Another fun way to capture the movement is with motion blur. I like these shots because they’re creative but also easy in that I’m not going for perfection. There were also times when my kids didn’t feel like being in photos and I was also not not “camera ready” but I needed to take a photo for the project. In this situation, a self portrait with a slow shutter speed in front of a mural fit the bill.
This is another “low pressure” type of shot that’s creative yet easy to execute. Because sometimes you just need a photo to keep the project moving. The last photo below was from a challenge by Two Mann Workshops to take a creative portrait in the bathroom of all places ???! I found that participating in occasional challenges like this helped inspire my creativity.
Taking a silhouette was a great option for when the lighting was was either too harsh or insufficient. I love the mood and variety they bring to the year’s photos.

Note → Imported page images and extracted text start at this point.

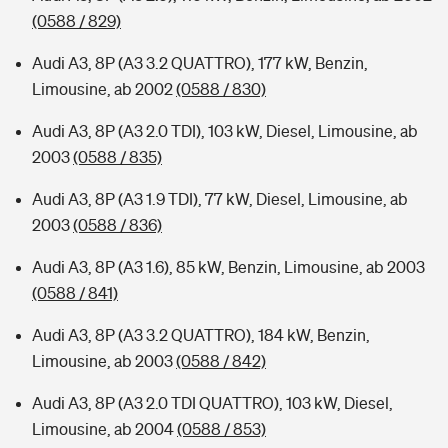
(0588 / 829)
Audi A3, 8P (A3 3.2 QUATTRO), 177 kW, Benzin,
Limousine, ab 2002
(0588 / 830)
Audi A3, 8P (A3 2.0 TDI), 103 kW, Diesel, Limousine, ab
2003
(0588 / 835)
Audi A3, 8P (A3 1.9 TDI), 77 kW, Diesel, Limousine, ab
2003
(0588 / 836)
Audi A3, 8P (A3 1.6), 85 kW, Benzin, Limousine, ab 2003
(0588 / 841)
Audi A3, 8P (A3 3.2 QUATTRO), 184 kW, Benzin,
Limousine, ab 2003
(0588 / 842)
Audi A3, 8P (A3 2.0 TDI QUATTRO), 103 kW, Diesel,
Limousine, ab 2004
(0588 / 853)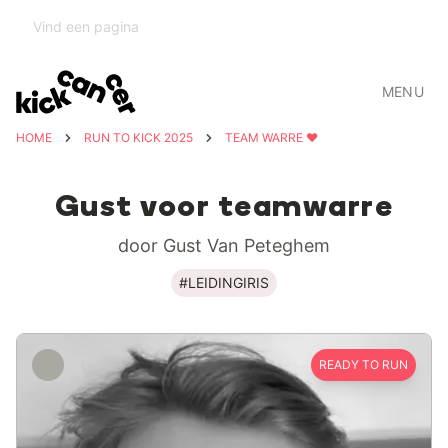
MENU
HOME
RUN TO KICK 2025
TEAM WARRE ❤️
Gust voor teamwarre
door Gust Van Peteghem
#LEIDINGIRIS
READY TO RUN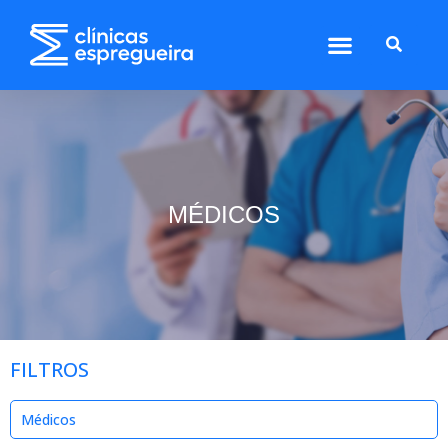
MÉDICOS
FILTROS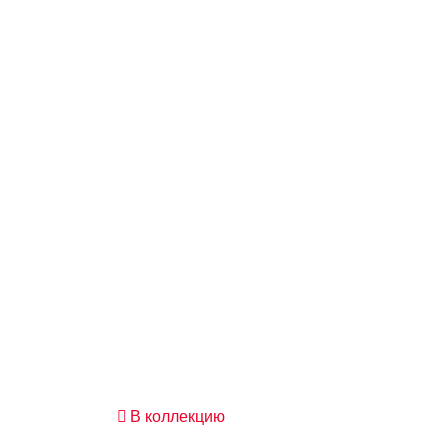
В коллекцию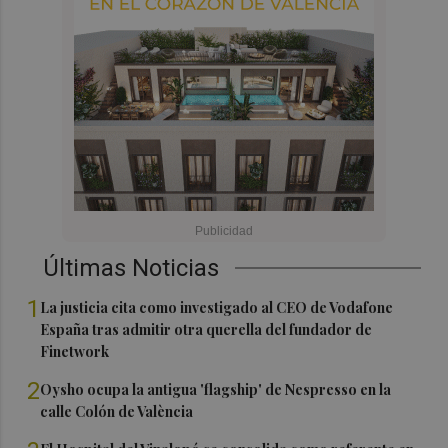
Últimas Noticias
1
La justicia cita como investigado al CEO de Vodafone
España tras admitir otra querella del fundador de
Finetwork
2
Oysho ocupa la antigua 'flagship' de Nespresso en la
calle Colón de València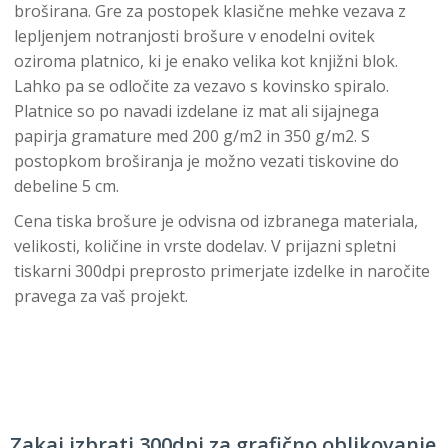
broširana. Gre za postopek klasične mehke vezava z
lepljenjem notranjosti brošure v enodelni ovitek
oziroma platnico, ki je enako velika kot knjižni blok.
Lahko pa se odločite za vezavo s kovinsko spiralo.
Platnice so po navadi izdelane iz mat ali sijajnega
papirja gramature med 200 g/m2 in 350 g/m2. S
postopkom broširanja je možno vezati tiskovine do
debeline 5 cm.
Cena tiska brošure je odvisna od izbranega materiala,
velikosti, količine in vrste dodelav. V prijazni spletni
tiskarni 300dpi preprosto primerjate izdelke in naročite
pravega za vaš projekt.
Zakaj izbrati 300dpi za grafično oblikovanje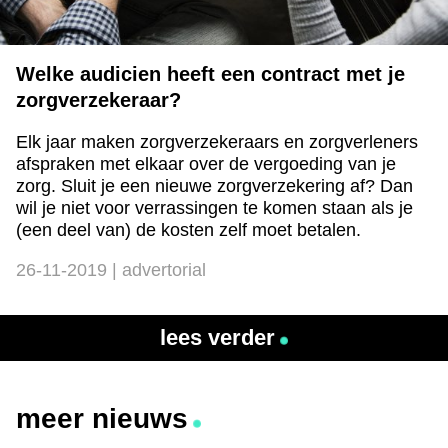
Welke audicien heeft een contract met je
zorgverzekeraar?
Elk jaar maken zorgverzekeraars en zorgverleners
afspraken met elkaar over de vergoeding van je
zorg. Sluit je een nieuwe zorgverzekering af? Dan
wil je niet voor verrassingen te komen staan als je
(een deel van) de kosten zelf moet betalen.
26-11-2019 | advertorial
lees verder
meer nieuws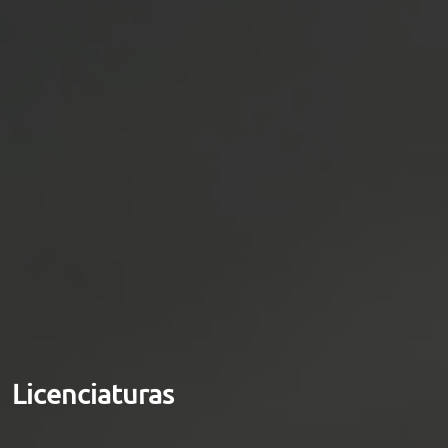
Licenciaturas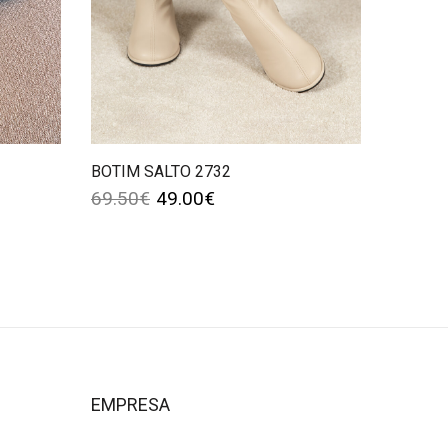
BOTIM SALTO 2732
69.50
€
49.00
€
EMPRESA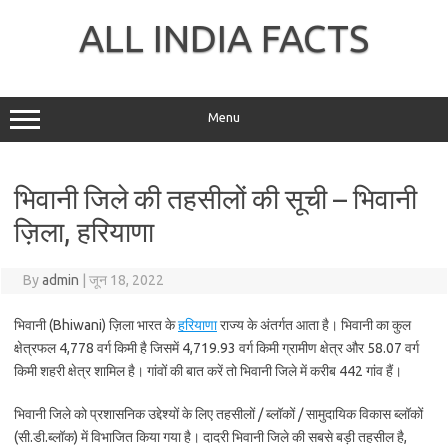
Skip
to
ALL INDIA FACTS
content
Menu
भिवानी जिले की तहसीलों की सूची – भिवानी
ज़िला, हरियाणा
By
admin
|
जून 18, 2022
भिवानी (Bhiwani) ज़िला भारत के
हरियाणा
राज्य के अंतर्गत आता है। भिवानी का कुल
क्षेत्रफल 4,778 वर्ग किमी है जिसमें 4,719.93 वर्ग किमी ग्रामीण क्षेत्र और 58.07 वर्ग
किमी शहरी क्षेत्र शामिल है। गांवों की बात करें तो भिवानी जिले में करीब 442 गांव हैं।
भिवानी जिले को प्रशासनिक उद्देश्यों के लिए तहसीलों / ब्लॉकों / सामुदायिक विकास ब्लॉकों
(सी.डी.ब्लॉक) में विभाजित किया गया है। दादरी भिवानी जिले की सबसे बड़ी तहसील है,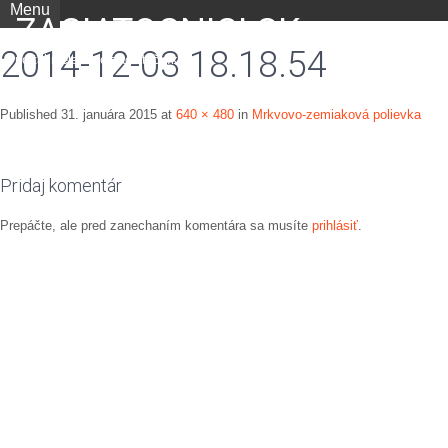
Menu
ZACIATOCNICI.SK
2014-12-03 18.18.54
portál nielen pre začiatočníkov
Published
31. januára 2015
at
640 × 480
in
Mrkvovo-zemiaková polievka
Pridaj komentár
Prepáčte, ale pred zanechaním komentára sa musíte
prihlásiť
.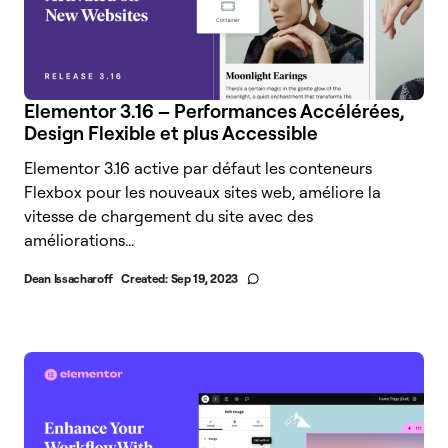
Elementor 3.16 – Performances Accélérées,
Design Flexible et plus Accessible
Elementor 3.16 active par défaut les conteneurs
Flexbox pour les nouveaux sites web, améliore la
vitesse de chargement du site avec des
améliorations...
Dean Issacharoff
Created:
Sep 19, 2023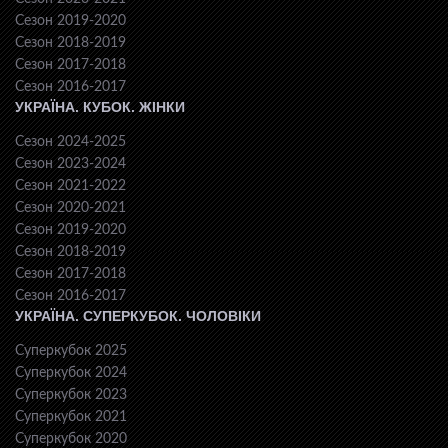
Сезон 2019-2020
Сезон 2018-2019
Сезон 2017-2018
Сезон 2016-2017
УКРАЇНА. КУБОК. ЖІНКИ
Сезон 2024-2025
Сезон 2023-2024
Сезон 2021-2022
Сезон 2020-2021
Сезон 2019-2020
Сезон 2018-2019
Сезон 2017-2018
Сезон 2016-2017
УКРАЇНА. СУПЕРКУБОК. ЧОЛОВІКИ
Суперкубок 2025
Суперкубок 2024
Суперкубок 2023
Суперкубок 2021
Суперкубок 2020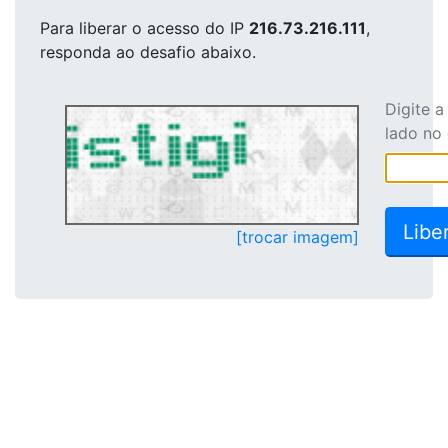
Para liberar o acesso
do IP
216.73.216.111
,
responda ao desafio abaixo.
Digite 
lado no
[trocar imagem]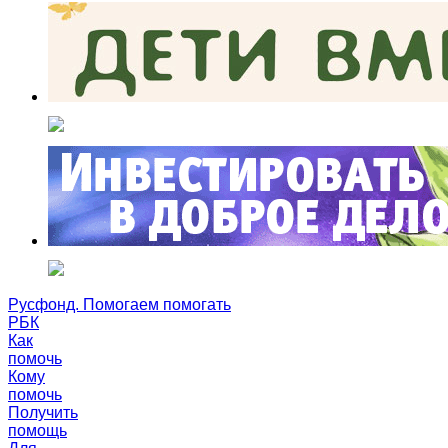
Русфонд. Помогаем помогать
РБК
Как
помочь
Кому
помочь
Получить
помощь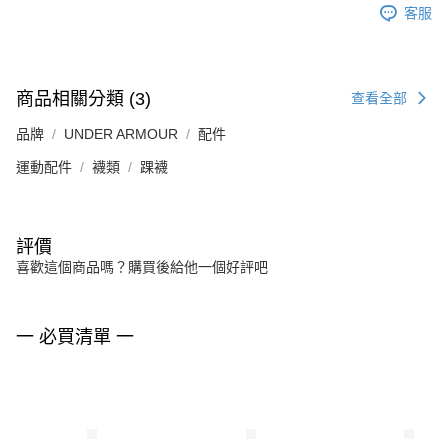
客服
商品相關分類 (3)
查看全部
品牌
UNDER ARMOUR
配件
運動配件
襪類
踝襪
評價
喜歡這個商品嗎？購買後給他一個好評吧
一 必買清單 一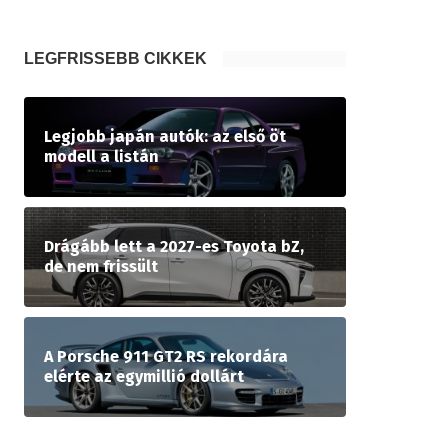
LEGFRISSEBB CIKKEK
Legjobb japán autók: az első öt
modell a listán
Drágább lett a 2027-es Toyota bZ,
de nem frissült
A Porsche 911 GT2 RS rekordára
elérte az egymillió dollárt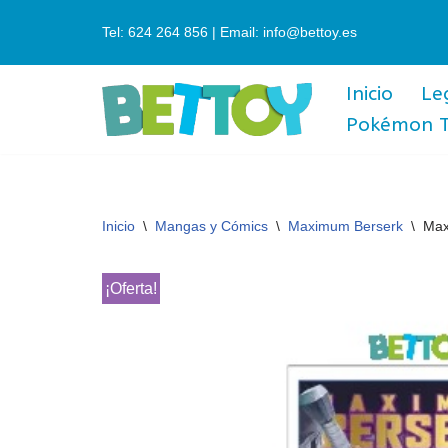
Tel: 624 264 856 | Email: info@bettoy.es
Saltar
al
Inicio
Le
contenido
Pokémon 
Inicio
\
Mangas y Cómics
\
Maximum Berserk
\
Max
¡Oferta!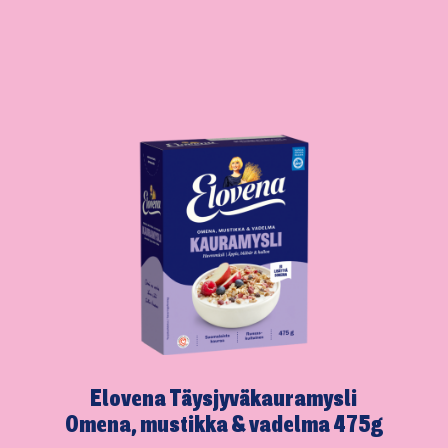
Elovena Täysjyväkau­ramysli
Omena, mustikka & vadelma 475g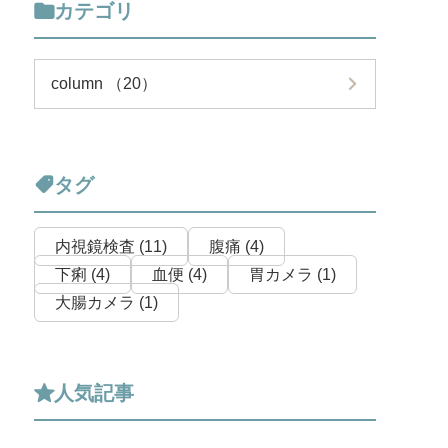
カテゴリ
column （20）
タグ
内視鏡検査 (11)
腹痛 (4)
下痢 (4)
血便 (4)
胃カメラ (1)
大腸カメラ (1)
人気記事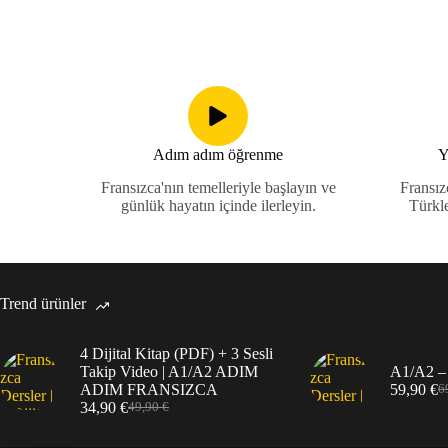
Adım adım öğrenme
Y
Fransızca'nın temelleriyle başlayın ve
Fransız
günlük hayatın içinde ilerleyin.
Türkl
Trend ürünler
4 Dijital Kitap (PDF) + 3 Sesli
Takip Video | A1/A2 ADIM
A1/A2 –
ADIM FRANSIZCA
59,90
€
6
34,90
€
49,90
€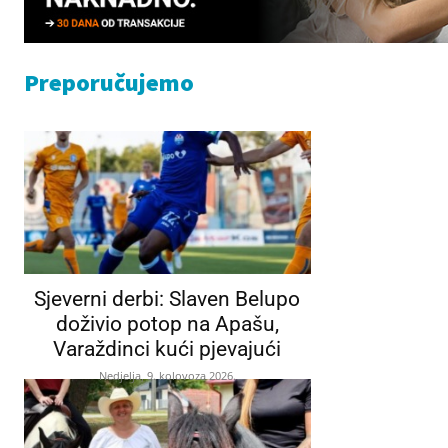
Preporučujemo
Sjeverni derbi: Slaven Belupo
doživio potop na Apašu,
Varaždinci kući pjevajući
Nedjelja, 9. kolovoza 2026.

You know what I’m taking about, right? ? I found that this project made me a lot more observant. And I observed my kids doing some funny/weird/quirky stuff. Don’t forget to capture the weird stuff too.
As much as I would like to have more variety in my year, I allowed myself the freedom to shoot what I wanted, even if it was repetitive. There are so many other ideas for daily photos, some of which I dabbled in but just didn’t repeatedly explore.
Collages of my kids’ treasures. This is another great idea for capturing what your kids are into even when they don’t want to be in a photo.
Studio work with off camera flash.
While these are some of my favorite ideas for photos from the past year, I still see so much more I want to do! I think the best creative projects fuel even more creativity, and I definitely feel that with this one. For anyone contemplating a 365 project, I highly recommend it! It’s hard work, but so worth it.